Como já dissemos e repetimos, muitas dúvidas pairam sobre a Civilização do Vale do Indo, a maior delas, certamente, referindo-se ao relativamente rápido colapso de civilização tão importante.
Por que esta civilização, considerado seu alto grau de sofisticação, não se espalhou além do Vale do Indo? Em geral, a área onde as cidades do Vale do Indo se desenvolveram, era árida e as pessoas podem conjeturar sobre as razões que motivaram um desenvolvimento urbano ao longo de um rio que escoava através de um virtual deserto. Os povos da área não desenvolveram a agricultura de larga escala e, consequentemente, não tiveram necessidade de desmatar grandes áreas de florestas. Nem possuíam tecnologia para tanto, visto que estavam restritos ao uso de implementos de pedra ou bronze.
Um outro ponto de debate repousa sobre a natureza das relações entre as cidades mais importantes. Não se sabe ainda se elas eram cidades-estados independentes ou parte de um reino maior. Houve alguma vez um Império Indo? Um império é um grande país ou grupo de países, com povos diferentes, governados por um rei ou imperador. A Civilização do Indo era enorme, mas não sabemos se ela tinha reis e nada parece ter mudado muito por centenas de anos. Novas casas eram construídas sobre as antigas e os planos urbanos das cidades permaneciam inalterados, com a vida prosseguindo por gerações. Isso podia significar que os governantes Indo controlavam tudo ou apenas que as pessoas eram felizes do jeito que a vida fluía. O que parece ser uma coroa, foi encontrada em um local chamado Kunal. Será que essa coroa pertencia a um rei Indo? Será que cada cidade teria o seu próprio rei?

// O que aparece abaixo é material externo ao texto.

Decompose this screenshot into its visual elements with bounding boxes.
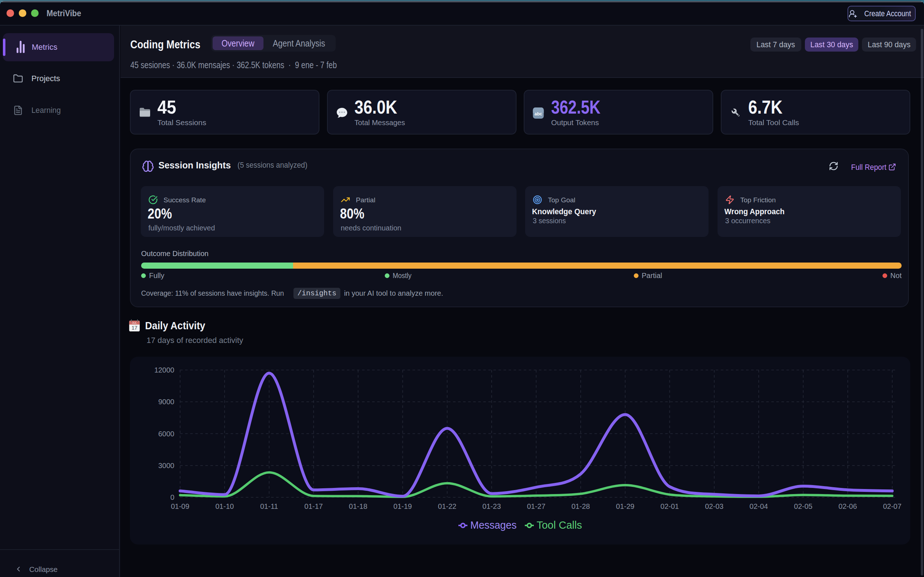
- svg-text:01-23: 01-23: [483, 502, 501, 510]
- svg-text:01-28: 01-28: [571, 502, 590, 510]
- svg-text:6000: 6000: [158, 430, 175, 438]
- svg-text:01-09: 01-09: [171, 502, 189, 510]
- svg-text:JUL: JUL: [132, 321, 137, 324]
- svg-text:01-29: 01-29: [616, 502, 635, 510]
- svg-text:02-06: 02-06: [838, 502, 857, 510]
- svg-text:17: 17: [131, 325, 137, 331]
- svg-text:02-01: 02-01: [661, 502, 679, 510]
- svg-text:01-18: 01-18: [349, 502, 367, 510]
- svg-text:0: 0: [170, 493, 174, 501]
- svg-text:12000: 12000: [154, 366, 174, 374]
- svg-text:3000: 3000: [158, 462, 175, 469]
- svg-text:9000: 9000: [158, 398, 175, 406]
- svg-text:01-22: 01-22: [438, 502, 456, 510]
- svg-text:02-05: 02-05: [794, 502, 813, 510]
- svg-text:02-04: 02-04: [750, 502, 768, 510]
- svg-text:01-17: 01-17: [304, 502, 323, 510]
- svg-text:01-27: 01-27: [527, 502, 545, 510]
- svg-text:01-10: 01-10: [215, 502, 234, 510]
- svg-text:01-19: 01-19: [393, 502, 412, 510]
- svg-text:02-07: 02-07: [883, 502, 901, 510]
- svg-text:02-03: 02-03: [705, 502, 723, 510]
- svg-text:abc: abc: [535, 111, 543, 116]
- svg-text:01-11: 01-11: [260, 502, 278, 510]
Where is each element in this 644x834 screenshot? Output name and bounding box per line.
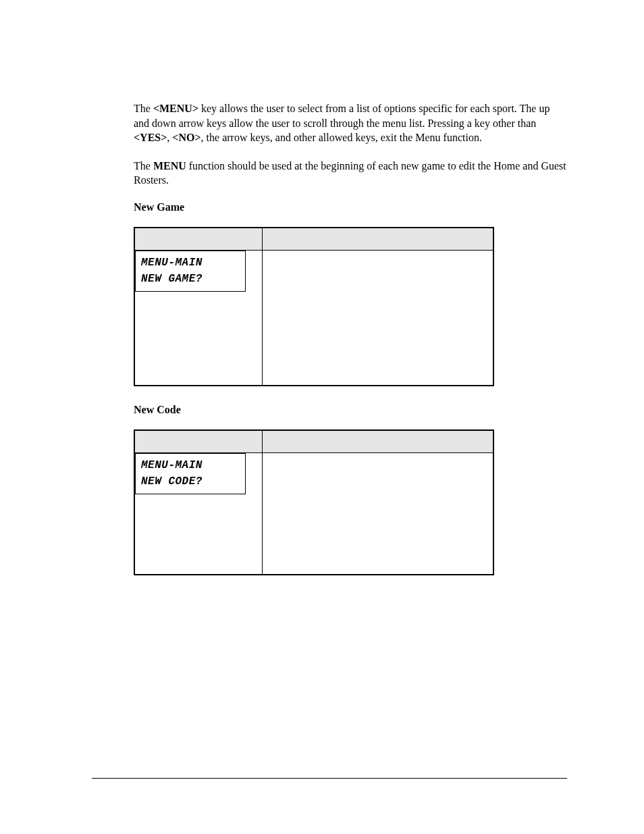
lcd-line: NEW GAME? bbox=[141, 271, 240, 287]
table-header-row bbox=[134, 430, 493, 453]
text-segment: function should be used at the beginning… bbox=[134, 160, 566, 186]
table-row: MENU-MAIN NEW CODE? bbox=[134, 453, 493, 575]
lcd-line: MENU-MAIN bbox=[141, 255, 240, 271]
lcd-line: NEW CODE? bbox=[141, 474, 240, 490]
menu-function-label: MENU bbox=[153, 160, 186, 172]
table-header-cell bbox=[134, 228, 263, 251]
new-game-table: MENU-MAIN NEW GAME? bbox=[134, 227, 494, 386]
yes-key-label: <YES> bbox=[134, 132, 167, 143]
table-header-cell bbox=[134, 430, 263, 453]
intro-paragraph-1: The <MENU> key allows the user to select… bbox=[134, 101, 567, 145]
text-segment: The bbox=[134, 103, 153, 114]
table-row: MENU-MAIN NEW GAME? bbox=[134, 251, 493, 386]
description-cell bbox=[263, 453, 493, 575]
page-content: The <MENU> key allows the user to select… bbox=[0, 0, 644, 575]
new-code-table: MENU-MAIN NEW CODE? bbox=[134, 429, 494, 575]
text-segment: , the arrow keys, and other allowed keys… bbox=[201, 132, 482, 143]
lcd-line: MENU-MAIN bbox=[141, 458, 240, 473]
text-segment: The bbox=[134, 160, 153, 172]
menu-key-label: <MENU> bbox=[153, 103, 198, 114]
intro-paragraph-2: The MENU function should be used at the … bbox=[134, 159, 567, 188]
table-header-row bbox=[134, 228, 493, 251]
description-cell bbox=[263, 251, 493, 386]
lcd-cell: MENU-MAIN NEW CODE? bbox=[134, 453, 263, 575]
new-code-heading: New Code bbox=[134, 404, 567, 416]
table-header-cell bbox=[263, 430, 493, 453]
no-key-label: <NO> bbox=[172, 132, 200, 143]
lcd-cell: MENU-MAIN NEW GAME? bbox=[134, 251, 263, 386]
table-header-cell bbox=[263, 228, 493, 251]
lcd-display: MENU-MAIN NEW CODE? bbox=[135, 453, 246, 494]
footer-divider bbox=[92, 778, 567, 779]
lcd-display: MENU-MAIN NEW GAME? bbox=[135, 251, 246, 291]
new-game-heading: New Game bbox=[134, 201, 567, 213]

As cidades do Vale do Indo possuíam fortes muralhas, possivelmente para manter afastados os seus inimigos. Como castelos, possuíam torres e pesados portões, mas não há indícios de que tenham possuído soldados. Funcionários da cidade podiam fiscalizar comerciantes entrando e saindo e talvez houvesse também guardas, em caso de problemas mais sérios. Outras civilizações antigas, como o Egito, possuíam grandes exércitos que os reis usavam para travar batalhas contra os seus inimigos. Os povos do Indo, entretanto, parecem ter vivido em paz pela maior parte da sua história.
"Swastika" antiga, sinal de bondade
Apenas a título de curiosidade, gostaríamos de fazer menção à famosa cruz suástica que todos tão bem conhecem. Essa cruz de dois braços curvados em ângulos retos, ou no sentido horário ou anti-horário, na cor negra tornou-se, no século XX, o odiado símbolo nazista da Alemanha de Hitler. Entretanto, a suástica (swastika) é, de fato, um antigo símbolo de bondade e aparece em selos encontrados nas cidades do Vale do Indo. O nome “swastika” vem de uma antiga língua, chamada “Sânscrito”, e significa “bem para ser”. Era um sinal de boa sorte para os hindus e para o Budismo significa “renascimento”. Antigas cruzes suásticas têm sido encontradas na arquitetura hindu, moedas da Mesopotâmia, nas ruínas da cidade de Troia (Turquia) e em outras culturas da Ásia, Europa e até mesmo na América Nativa.
Mais significativamente, sob que circunstâncias as cidades do Vale do Indo entraram em declínio? Os primeiros ataques em povoamentos mais afastados, pelos arianos, parecem ter ocorrido cerca de 2000 AC, próximo de Baluchistan e, entre as cidades mais importantes, pelo menos Harappa foi, muito provavelmente, destruída pelos arianos. No “Rigveda” há menção de um deus da guerra védico, Indra, destruindo alguns fortes e cidadelas, que podem ter incluído Harappa e algumas outras cidades do Vale do Indo. Falou-se, também, de uma calamidade cataclísmica que teria atingido a CVI, cerca de 1600 AC, mas isso não explica porque povoamentos localizados várias centenas de quilômetros, uns dos outros, foram totalmente erradicados.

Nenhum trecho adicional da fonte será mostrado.